月島で歯の治療したら歯科医もんじゃだよね

歯茎は健康のバロメーターだなあ。猛烈に忙しくてストレスがかかると歯茎が腫れてくる。みたいな文章を考えていたところでバロメーターのバロってなんなのかが気になった。工藤新一だろうか。ググるとすぐ答えがでてくる。気圧の単位がヘクトパスカルになる前、「ミリバール」という言葉があったがあの「バール」から転じたものが「baro」なのだそうだ。バロメーターってのはつまり気圧計のことなのだ。「ヒザが痛むと雨がくるんだよ」みたいなことを楽しそうに言う中年がたまにいるので、今度そういう人に会ったら、「ヒザは気圧のバロメーターってことですね」っていうボケをぶつけて、「馬から落馬したみたいなこというやん」ってつっこまれなかったらぼくの勝ちゲームをやってみよう。たぶん勝てるだろう。

最近の我々はインターネットという外付けのハードディスクを使って脳の機能を拡張するのがあたりまえになった。さらに、急速にAIが身近になったことでいわば外付けのCPUも使えるようになった。型落ちのスマホ程度のスペックしか持たない脳であってもWi-Fiさえつながればなんとかなる。iPhone 5sでずっとがんばっている酔狂みたいな生き方。少し前までは、本体のメモリがしょぼいといくら外付けで機能強化しても使いこなせなかったのだが、どうもここんところのIoTの整いっぷりはメモリもグラボも何もかも外挿できてしまう印象で、本体のスペックなんてどんどんどうでもよくなっていく。

私の脳がアイデンティファイされる要件がよくわからない。誰もが疑問をググって解決し、コミュニケーションをAIにまかせるようになり、お互いが個である意味が消えて大きなひとつの物語になる。それは、環太平洋に点在する国々を調べてみるとだいたいどこの地域にも似たようなモチーフの神がいて供物があって互酬があって近親相姦への暗い反発があるという話、登場する生き物や造形が少しずつ変形し続けているけれどじつはひとつの大きな神話体系を見出すことができるみたいな話に、似ているように思う。

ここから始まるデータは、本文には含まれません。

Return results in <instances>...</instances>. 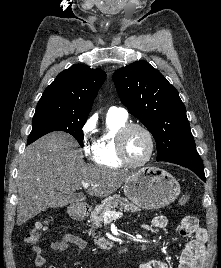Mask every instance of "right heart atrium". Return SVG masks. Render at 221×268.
Returning <instances> with one entry per match:
<instances>
[{"instance_id": "obj_1", "label": "right heart atrium", "mask_w": 221, "mask_h": 268, "mask_svg": "<svg viewBox=\"0 0 221 268\" xmlns=\"http://www.w3.org/2000/svg\"><path fill=\"white\" fill-rule=\"evenodd\" d=\"M95 119L89 118L85 121L84 125L82 126V147L85 155L88 158H92L94 156L96 143L93 140V133L95 129Z\"/></svg>"}]
</instances>
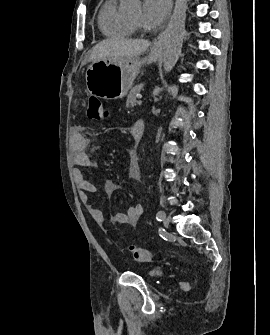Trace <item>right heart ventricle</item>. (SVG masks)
<instances>
[{
  "label": "right heart ventricle",
  "mask_w": 270,
  "mask_h": 335,
  "mask_svg": "<svg viewBox=\"0 0 270 335\" xmlns=\"http://www.w3.org/2000/svg\"><path fill=\"white\" fill-rule=\"evenodd\" d=\"M116 0L105 1L98 13V26L105 37L128 38L134 34V29L128 19L119 14Z\"/></svg>",
  "instance_id": "e07e8e85"
}]
</instances>
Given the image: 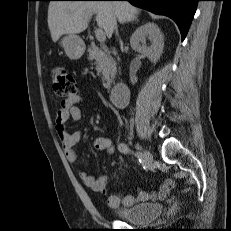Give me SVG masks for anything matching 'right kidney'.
<instances>
[{"label": "right kidney", "instance_id": "right-kidney-1", "mask_svg": "<svg viewBox=\"0 0 231 231\" xmlns=\"http://www.w3.org/2000/svg\"><path fill=\"white\" fill-rule=\"evenodd\" d=\"M151 42L150 46L146 45V39ZM132 49L147 57L152 63H156L162 53L164 47V36L155 23L148 22L136 29L130 38Z\"/></svg>", "mask_w": 231, "mask_h": 231}]
</instances>
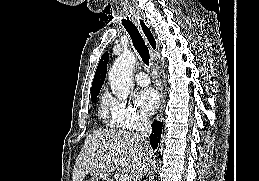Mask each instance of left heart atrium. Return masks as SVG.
I'll return each instance as SVG.
<instances>
[{"label":"left heart atrium","instance_id":"left-heart-atrium-1","mask_svg":"<svg viewBox=\"0 0 259 181\" xmlns=\"http://www.w3.org/2000/svg\"><path fill=\"white\" fill-rule=\"evenodd\" d=\"M135 102L143 113L152 114L159 106L160 97L155 89L146 88L137 93L135 96Z\"/></svg>","mask_w":259,"mask_h":181}]
</instances>
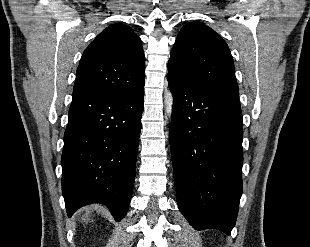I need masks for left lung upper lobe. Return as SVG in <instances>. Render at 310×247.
<instances>
[{"instance_id": "5c2ea615", "label": "left lung upper lobe", "mask_w": 310, "mask_h": 247, "mask_svg": "<svg viewBox=\"0 0 310 247\" xmlns=\"http://www.w3.org/2000/svg\"><path fill=\"white\" fill-rule=\"evenodd\" d=\"M168 74L194 86L239 97L230 50L203 23H188L181 28L169 59Z\"/></svg>"}]
</instances>
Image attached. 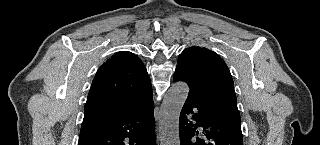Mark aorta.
Segmentation results:
<instances>
[{
    "instance_id": "obj_1",
    "label": "aorta",
    "mask_w": 320,
    "mask_h": 145,
    "mask_svg": "<svg viewBox=\"0 0 320 145\" xmlns=\"http://www.w3.org/2000/svg\"><path fill=\"white\" fill-rule=\"evenodd\" d=\"M189 87L185 82H177L166 93L159 117L160 145H179V117Z\"/></svg>"
}]
</instances>
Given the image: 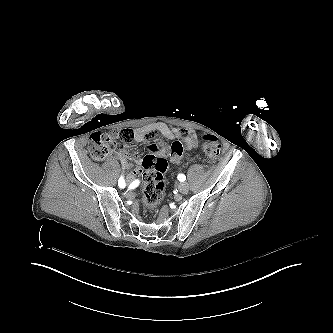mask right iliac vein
I'll use <instances>...</instances> for the list:
<instances>
[{
  "instance_id": "1",
  "label": "right iliac vein",
  "mask_w": 333,
  "mask_h": 333,
  "mask_svg": "<svg viewBox=\"0 0 333 333\" xmlns=\"http://www.w3.org/2000/svg\"><path fill=\"white\" fill-rule=\"evenodd\" d=\"M134 180V176L132 174L127 175L126 182L129 184Z\"/></svg>"
}]
</instances>
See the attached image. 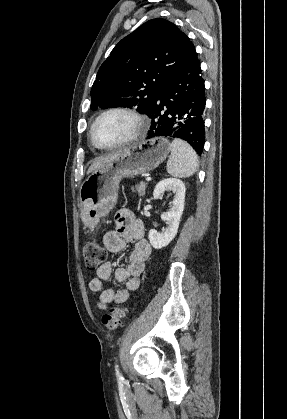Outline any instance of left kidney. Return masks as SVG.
<instances>
[{"label":"left kidney","instance_id":"5707ae66","mask_svg":"<svg viewBox=\"0 0 287 419\" xmlns=\"http://www.w3.org/2000/svg\"><path fill=\"white\" fill-rule=\"evenodd\" d=\"M172 192L174 195L172 207L168 212L161 215V219L166 221L167 228L163 232L151 229L148 234L149 241L153 248L161 249L167 246L176 236L180 219L184 210L185 185L176 178L163 179L155 186L153 197L159 199L164 192Z\"/></svg>","mask_w":287,"mask_h":419}]
</instances>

時の摩耗によって収斂するように私たちは互いに似通っていく。それはおそらく、私たちが時とともに拡散して離れ離れになることに対する根源的な恐怖があるからで、孤高よりも衆愚を愛する本能があるからではないか。私たちは知らずしらずのうちに、私が私である意味よりも、私たちが私たちである意味のほうに少しだけ多めの愛着を注ぐタイプの人類になっていて、それは哲学や人類学の歴史をかえりみるとおもいのほか新しい現象なのではないかという気もしないでもない。私たちは今、自分自身がたったひとりでどう生きて死ぬべきかを考えられるほど自前の独立した脳に依拠していない。私たちは知らないうちに「みんなで神話になる方向」に向かっていて、それはおそらく私たち世代がもはや苦笑とともに語らざるを得ない人類補完計画と大差ないものである。いいか、そうやってすぐググるのをやめろ。ゼーレのシナリオどおりになるぞ。